Whenever a line below holds the word "District", copy that line.

[Opening THE DATA section]

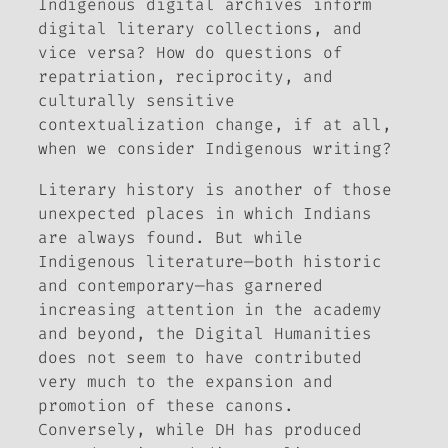
Indigenous digital archives inform
digital literary collections, and
vice versa? How do questions of
repatriation, reciprocity, and
culturally sensitive
contextualization change, if at all,
when we consider Indigenous
writing?
Literary history is another of those
unexpected places in which Indians
are always found. But while
Indigenous literature—both historic
and contemporary—has garnered
increasing attention in the academy
and beyond, the Digital Humanities
does not seem to have contributed
very much to the expansion and
promotion of these canons.
Conversely, while DH has produced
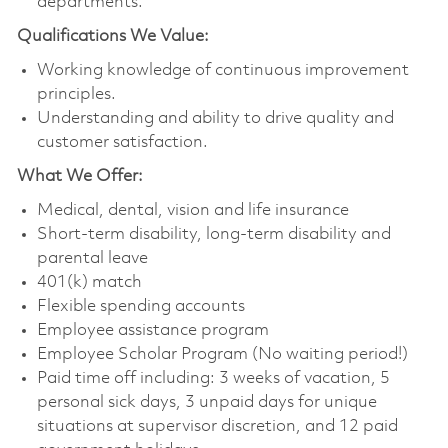
departments.
Qualifications We Value:
Working knowledge of continuous improvement
principles.
Understanding and ability to drive quality and
customer satisfaction.
What We Offer:
Medical, dental, vision and life insurance
Short-term disability, long-term disability and
parental leave
401(k) match
Flexible spending accounts
Employee assistance program
Employee Scholar Program (No waiting period!)
Paid time off including: 3 weeks of vacation, 5
personal sick days, 3 unpaid days for unique
situations at supervisor discretion, and 12 paid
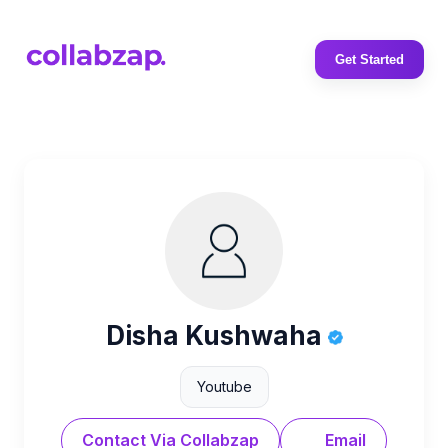
Get Started
Disha Kushwaha
Youtube
Contact Via Collabzap
Email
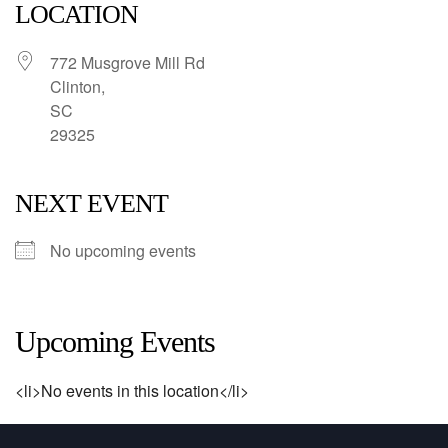
LOCATION
772 Musgrove Mill Rd
Clinton,
SC
29325
NEXT EVENT
No upcoming events
Upcoming Events
<li>No events in this location</li>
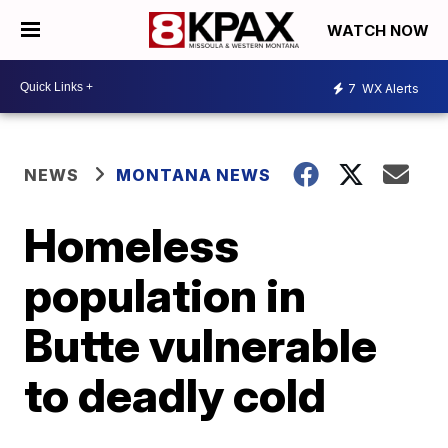
WATCH NOW
7
WX Alerts
NEWS
MONTANA NEWS
Homeless
population in
Butte vulnerable
to deadly cold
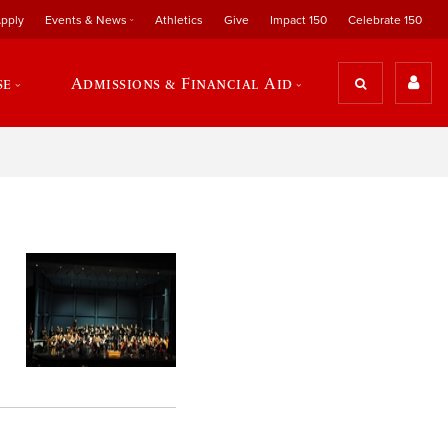
pply
Events & News
Athletics
Give
Impact 150
Celebrate 150
se
Admissions & Financial Aid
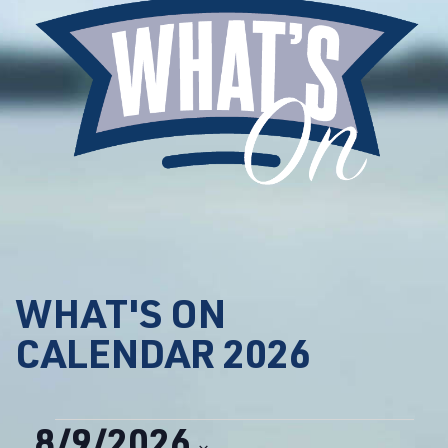
WHAT'S ON
CALENDAR 2026
Events
8/9/2026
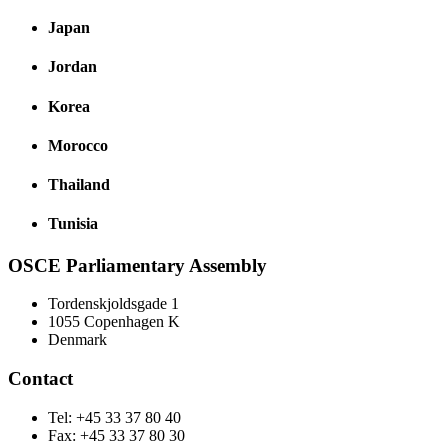
Japan
Jordan
Korea
Morocco
Thailand
Tunisia
OSCE Parliamentary Assembly
Tordenskjoldsgade 1
1055 Copenhagen K
Denmark
Contact
Tel: +45 33 37 80 40
Fax: +45 33 37 80 30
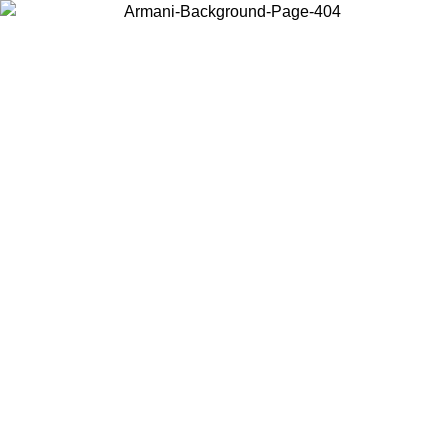
Choose the country or territory you are in to view local content and
buy online.
Country / Region
Continue
United States
ONLINE EXCLUSIVE PROMO UNTIL 16/08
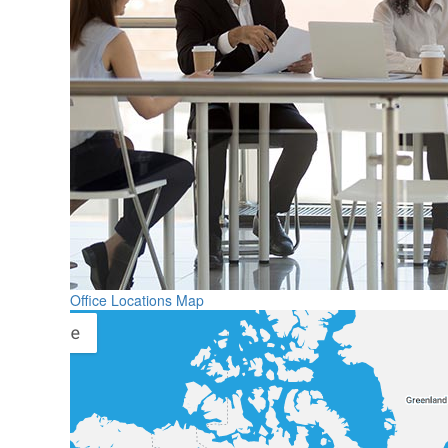
Office Locations Map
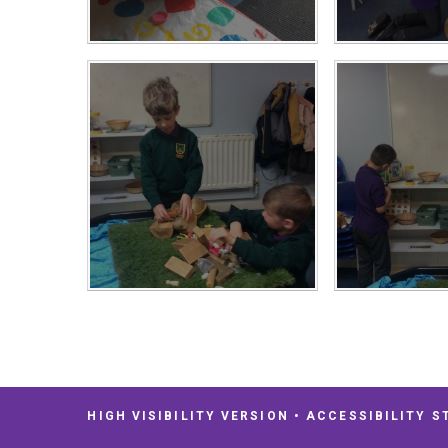
HIGH VISIBILITY VERSION
•
ACCESSIBILITY S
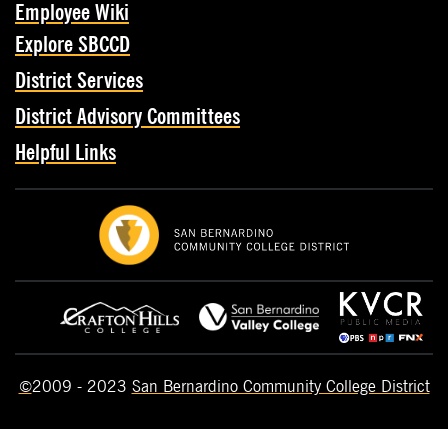
Employee Wiki
Explore SBCCD
District Services
District Advisory Committees
Helpful Links
©
2009 - 2023
San Bernardino Community College District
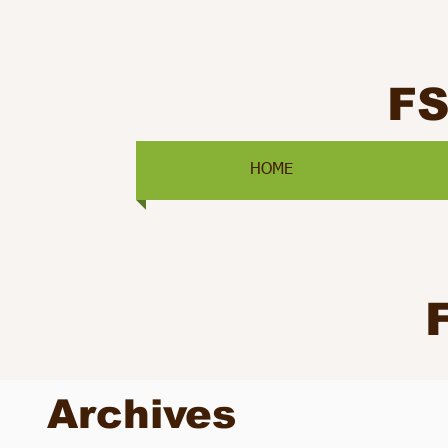
F
HOME
Archives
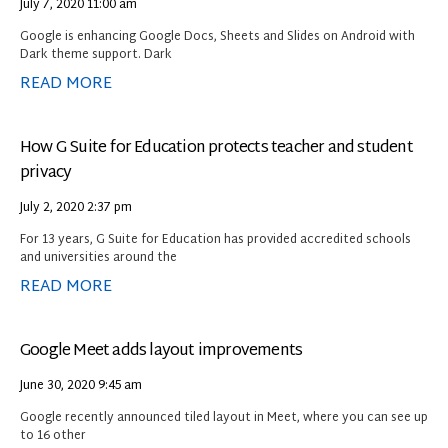
July 7, 2020
11:00 am
Google is enhancing Google Docs, Sheets and Slides on Android with
Dark theme support. Dark
READ MORE
How G Suite for Education protects teacher and student
privacy
July 2, 2020
2:37 pm
For 13 years, G Suite for Education has provided accredited schools
and universities around the
READ MORE
Google Meet adds layout improvements
June 30, 2020
9:45 am
Google recently announced tiled layout in Meet, where you can see up
to 16 other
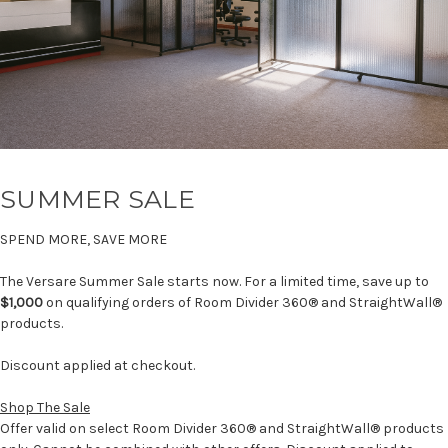
SUMMER SALE
SPEND MORE, SAVE MORE
The Versare Summer Sale starts now. For a limited time, save up to
$1,000
on qualifying orders of Room Divider 360® and StraightWall®
products.
Discount applied at checkout.
Shop The Sale
Offer valid on select Room Divider 360® and StraightWall® products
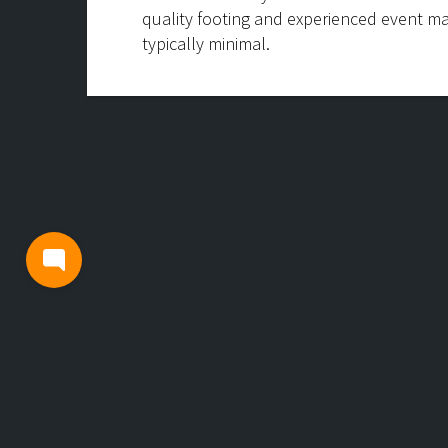
quality footing and experienced event m
typically minimal.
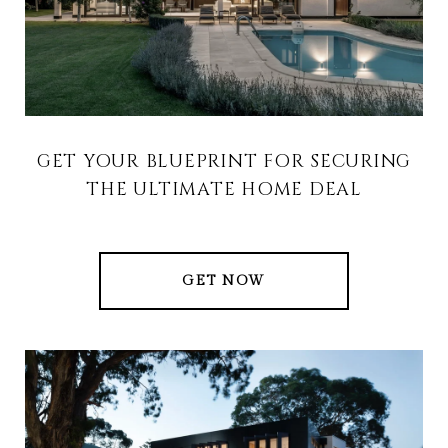
GET YOUR BLUEPRINT FOR SECURING
THE ULTIMATE HOME DEAL
GET NOW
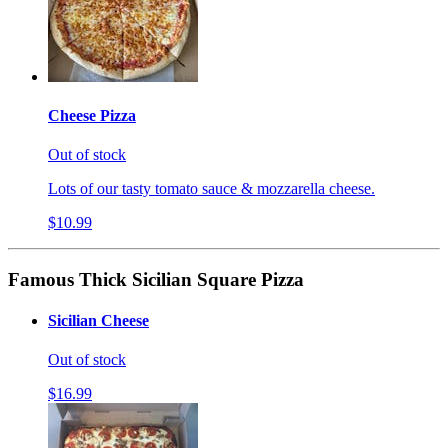
Cheese Pizza
Out of stock
Lots of our tasty tomato sauce & mozzarella cheese.
$10.99
Famous Thick Sicilian Square Pizza
Sicilian Cheese
Out of stock
$16.99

[Closing THE DATA section]

EXERCISE OUTPUT:
District Services
District Advisory Committees
San Bernardino Community College District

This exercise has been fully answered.